Born in Portsmouth, Lee Etchman was the only son of Maureen and Gavin Etchman, an ill-fated pairing if ever there was one. Gavin, a carpet salesman with a major retailer, met Maureen in high school and they stayed together through the bad times and the worse times.
Gavin, a docile creature with no ambition other than to please Maureen, took the first job he was offered upon leaving school – as a trainee carpet sales assistant - while Maureen, being altogether bone idle and more than satisfied to spend her days either in bed or watching television while chain smoking, moved in with him and they lived in his one bedroom flat for several years.
Maureen had no respect, let alone love, for her hapless husband, and Gavin had no life at all other than his carpets and his increasingly portly wife. Their blissful existence took an unexpected turn when Maureen fell pregnant. Deciding that a baby might give her something else to do during the day, Maureen sat back and nine months later, Lee Gavin Etchman was born. Eight days after this joyous event Gavin was made redundant when the carpet retailer he worked for merged with a larger outfit and relocated, leaving the young family devoid of income.

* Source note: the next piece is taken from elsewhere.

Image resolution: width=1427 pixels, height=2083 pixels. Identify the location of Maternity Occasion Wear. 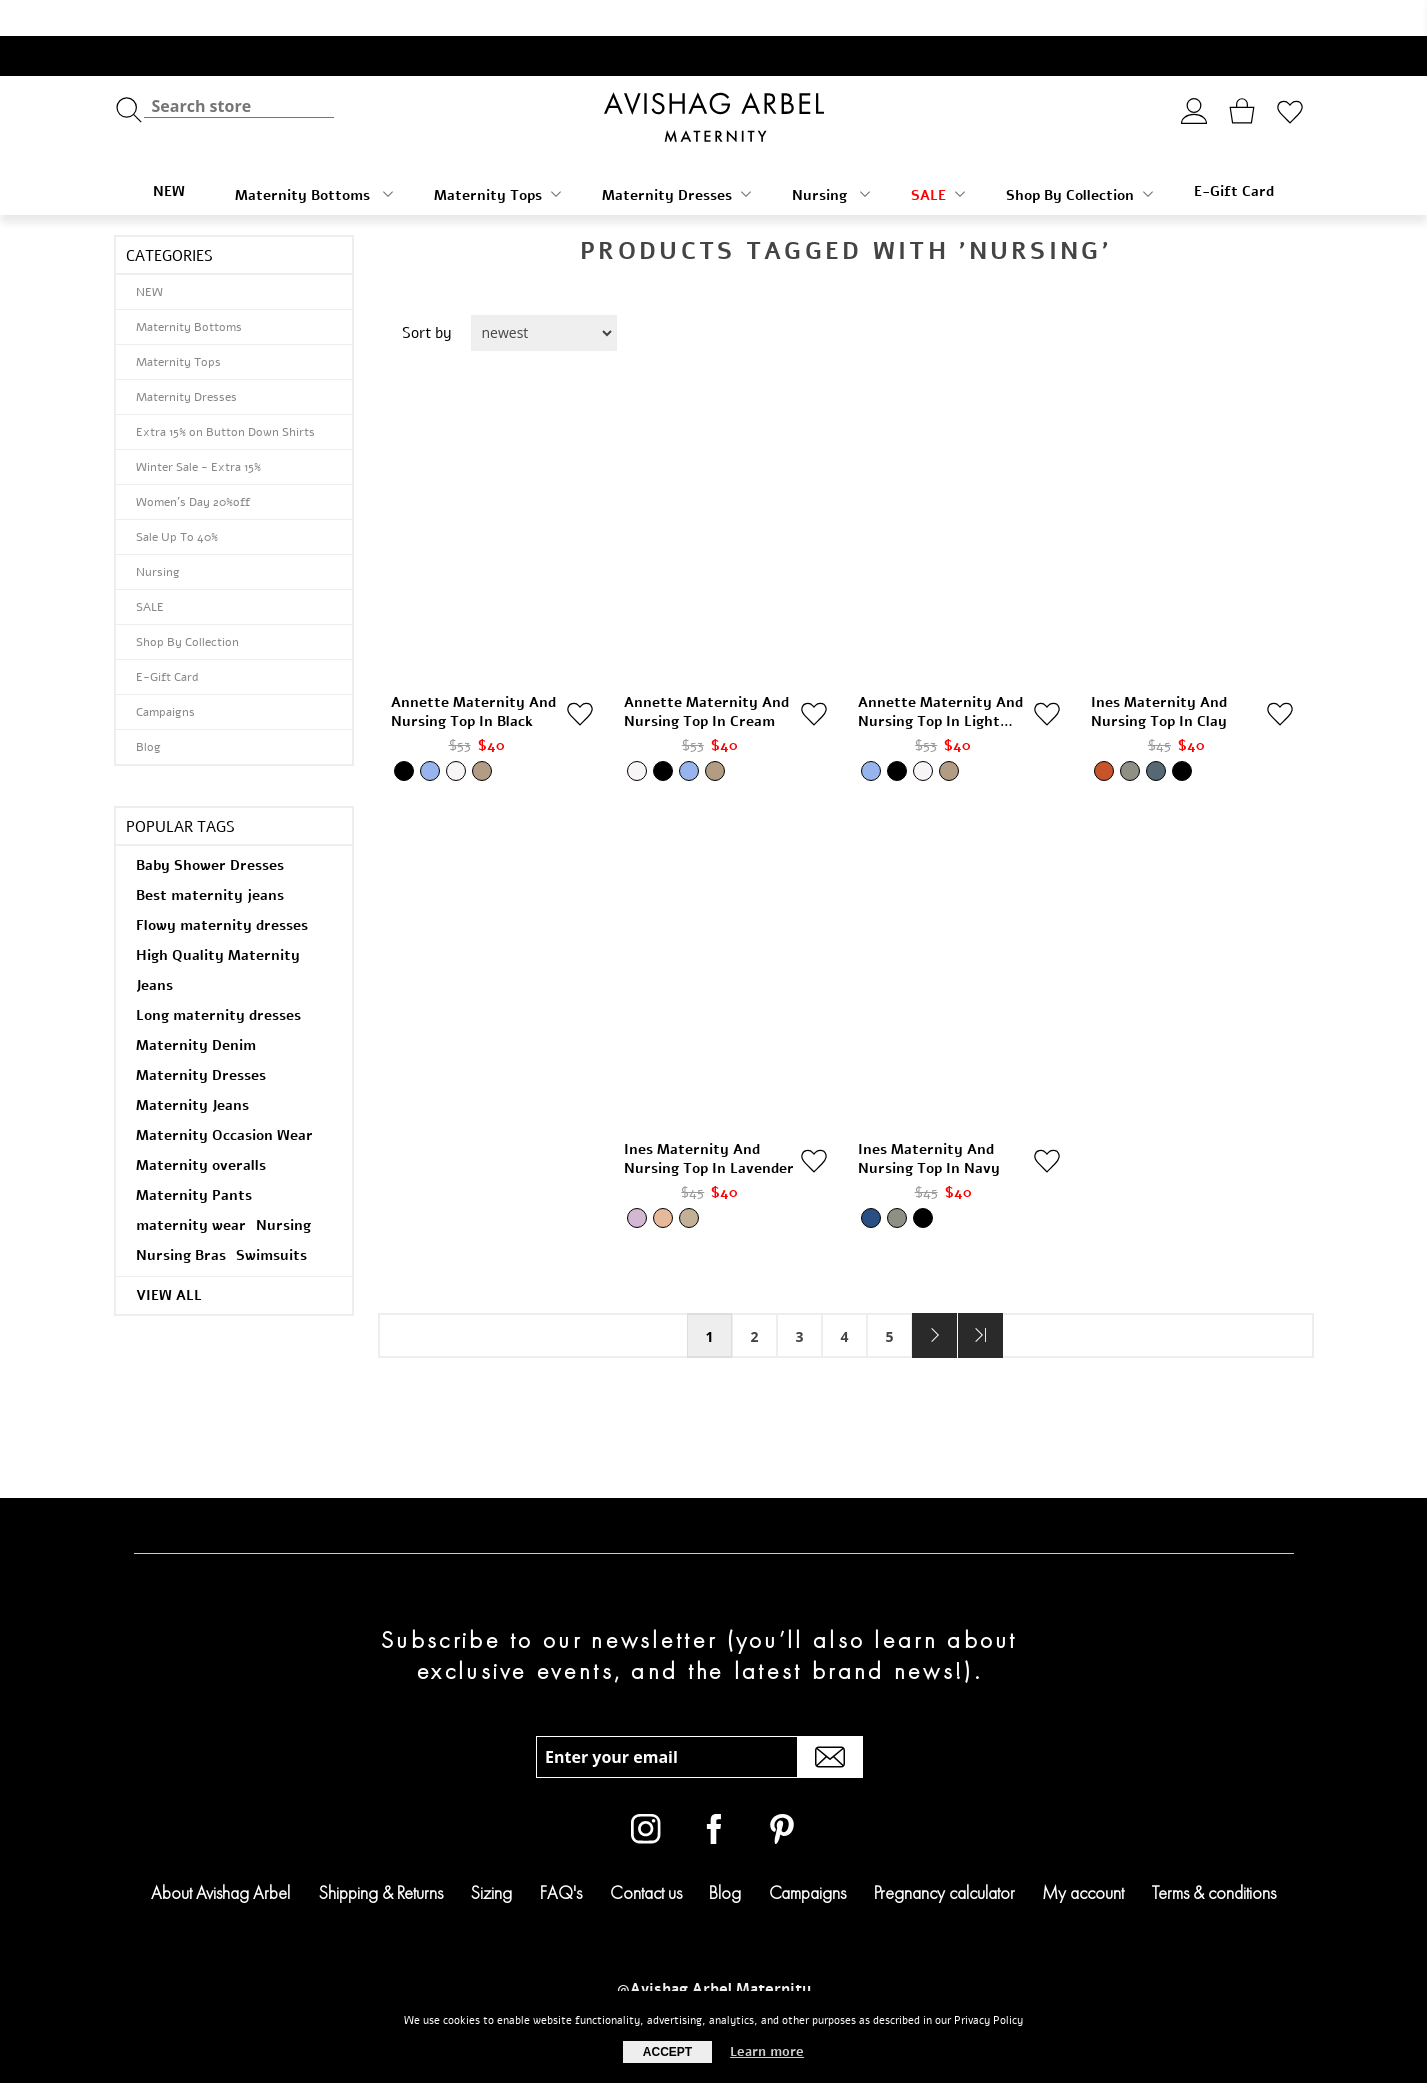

There followed a series of moves up and down the country, half a dozen in as many years, with Gavin drifting from job to job; labourer, taxi driver, night watchman, all temporary and somewhat humdrum. By now, Maureen was expert at claiming benefits and obtaining accommodation. Eventually, this lifestyle led the family, on a whim, to Morecambe, because Maureen fancied living at the seaside.
At this point young Lee Etchman was at primary school and essentially did all his growing up in Morecambe. Amazingly, just before his son’s tenth birthday, Gavin, presumably in a moment of clarity, ran away leaving Maureen and Lee to fend for themselves. He simply left for work as a ticket-seller at the railway station and never returned. His family came to assume he’d boarded a train – travel being free for employees - and gone somewhere else. But for all they knew Gavin was dead.